Scientific American carried a recent article asking the question of whether string theory was science or philosophy? As a theologian, what little I know of the subject presages me to answer in the affirmative. Yes. I think its a little bit of both. Or a lot of bit of both and a little of bit of each. Which is not a way to be silly but in effect, to say we should always be open to the helpfulness of uncertainty and the tension of not knowing (the article itself is provided further below).

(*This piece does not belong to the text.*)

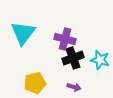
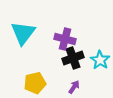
cyan star: rotated 18 degrees clockwise
purple arrow: rotated 72 degrees counterclockwise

The larger question which looms overhead for me is how the church absently discounts science and philosophy's ground-moving discussions as specious while not even questioning itself as to why it may be important to pay attention to these disciplines in the larger scheme of things. Mostly, I'm sure, the church responds this way because it feels these discussions are not "spiritual" or "biblical" or "pertinent" and hence, do not fit into the rhetoric of biblical topics as it presses the bible closely against its martyred breast.
However, it cannot be said too often that the newer insights by science and philosophy of the 21st century must demand a fundamental re-evaluation between the church's theologies and its apprehension of academia. If not, we do the Christian faith an injustice. An injustice which puts it "above" academic reproach in the minds of its congregants who are all too ready to disbelieve anything that it doesn't hear from the pulpit or read in the holy pages of Scripture.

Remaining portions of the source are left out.